I feel like our relationship was chipped away at little by little until there was nothing left but rubble. I wanted a teammate, you wanted an audience. I wanted a partner in crime, you wanted a sidekick. I wanted us to be equals, but it felt like you had too much to prove. I could have been happy to be at home waiting for you every night, but you seemed to stop wanting that. I don’t know how to be any other way though. I give all of myself in a relationship. I don’t know how to do less. Maybe that seems dependent, but I don’t want to be completely independent. I want someone to go to when I’m upset. I want someone to care enough about me to ask how my day was – even if they know I didn’t have much to do. I want someone to listen to me even when they think I’m overreacting or that my emotions don’t make sense. And I don’t think that is too much to ask.
A relationship should be about give and take – and I gave as much of myself as I could without getting much back. You broke my heart every day without even noticing. But there were always glimmers of hope that things could get better. We stayed together so long because I am an optimist despite how you always call me negative. I thought we could make it work. I was so willing to try, but I felt like I had to beg for an audience with the king to have a conversation with you. And even if you would talk to me, it was with a timer ticking in the background. I felt so unimportant to you.
But in the end, it’s my fault. When you tell the story of us, I will be the villain. 1,000 acts of neglect and emotional abuse do not equate to sleeping with someone else one time. All of the times I sat in the other room crying while you pretended I didn’t exist aren’t as bad as that one time I went to someone else’s apartment and allowed them to do something nice for me (and I mean the dinner and conversation here). You threw me away, and then shamed me for looking elsewhere for affection. I couldn’t ask you for forgiveness, because I don’t think we’re good for each other. I think we used to be, but we stopped. I don’t know if we ever will be good for each other again. I’m sorry I hurt you, but I don’t think I’m sorry it’s over. You hurt me – worse than you seem to realize.
I left on Christmas with a note in my hand – which you’ve either just read, will read next, or will throw away while thinking about the gall I must have to have sent this in the first place. The letter is for you, and it’s unfair for me to keep it in my possession.
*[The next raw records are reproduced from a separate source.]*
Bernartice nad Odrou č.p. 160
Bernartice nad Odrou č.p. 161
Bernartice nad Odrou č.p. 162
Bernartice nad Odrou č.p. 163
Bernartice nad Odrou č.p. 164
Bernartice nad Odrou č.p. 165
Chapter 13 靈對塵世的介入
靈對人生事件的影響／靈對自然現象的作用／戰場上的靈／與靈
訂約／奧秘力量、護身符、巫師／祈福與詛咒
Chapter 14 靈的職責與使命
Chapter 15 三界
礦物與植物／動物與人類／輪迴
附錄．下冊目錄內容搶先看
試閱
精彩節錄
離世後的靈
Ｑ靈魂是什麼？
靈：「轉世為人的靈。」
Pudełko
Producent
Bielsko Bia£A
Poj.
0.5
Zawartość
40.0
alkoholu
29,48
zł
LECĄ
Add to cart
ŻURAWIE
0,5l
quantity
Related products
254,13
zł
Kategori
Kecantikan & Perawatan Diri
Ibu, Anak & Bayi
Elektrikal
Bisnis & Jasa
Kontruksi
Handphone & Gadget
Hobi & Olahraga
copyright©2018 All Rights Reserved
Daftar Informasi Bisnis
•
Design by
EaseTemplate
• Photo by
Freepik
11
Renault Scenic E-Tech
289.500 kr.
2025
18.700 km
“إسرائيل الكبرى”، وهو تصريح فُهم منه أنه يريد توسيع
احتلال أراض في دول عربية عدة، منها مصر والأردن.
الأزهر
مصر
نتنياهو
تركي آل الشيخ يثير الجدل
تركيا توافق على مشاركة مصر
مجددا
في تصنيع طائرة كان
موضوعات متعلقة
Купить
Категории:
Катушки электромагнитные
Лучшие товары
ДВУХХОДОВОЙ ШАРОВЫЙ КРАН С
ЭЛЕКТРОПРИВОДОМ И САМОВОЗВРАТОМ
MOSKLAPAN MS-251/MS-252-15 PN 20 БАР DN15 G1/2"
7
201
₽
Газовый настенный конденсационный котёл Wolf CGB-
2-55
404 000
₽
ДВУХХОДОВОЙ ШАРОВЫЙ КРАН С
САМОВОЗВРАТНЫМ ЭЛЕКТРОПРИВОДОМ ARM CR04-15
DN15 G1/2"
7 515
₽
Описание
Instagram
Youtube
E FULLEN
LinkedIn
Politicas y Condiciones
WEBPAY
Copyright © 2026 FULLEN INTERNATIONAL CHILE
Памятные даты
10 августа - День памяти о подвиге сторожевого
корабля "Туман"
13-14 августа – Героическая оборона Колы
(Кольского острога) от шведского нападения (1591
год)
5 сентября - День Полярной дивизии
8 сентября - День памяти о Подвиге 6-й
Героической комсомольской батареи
You are the owner of the thoughts I put on that paper because you were their inspiration.
If i’m being completely honest, the sadness didn’t stick around much longer after we said goodbye. I thought it would be difficult – I even felt guilty when it wasn’t. I was far more ready to move on than I knew.
I met someone. I won’t dwell on the details, because they’re only important to me and him, but he makes me feel like life is worth living, and living well. I am happier than I have ever been. I’m moving away to be with him. I’m not scared that I am making a mistake, because I already learned from you how not to treat someone you change your life to be with.
I want to thank you for helping me get where I am now. Even if the road was rocky. Even if we didn’t work out. Even if you hate me. I needed all of it to happen.
As for the Hitchhiker’s Guide: 1-3 were wonderful, but I didn’t care much for 4 and 5.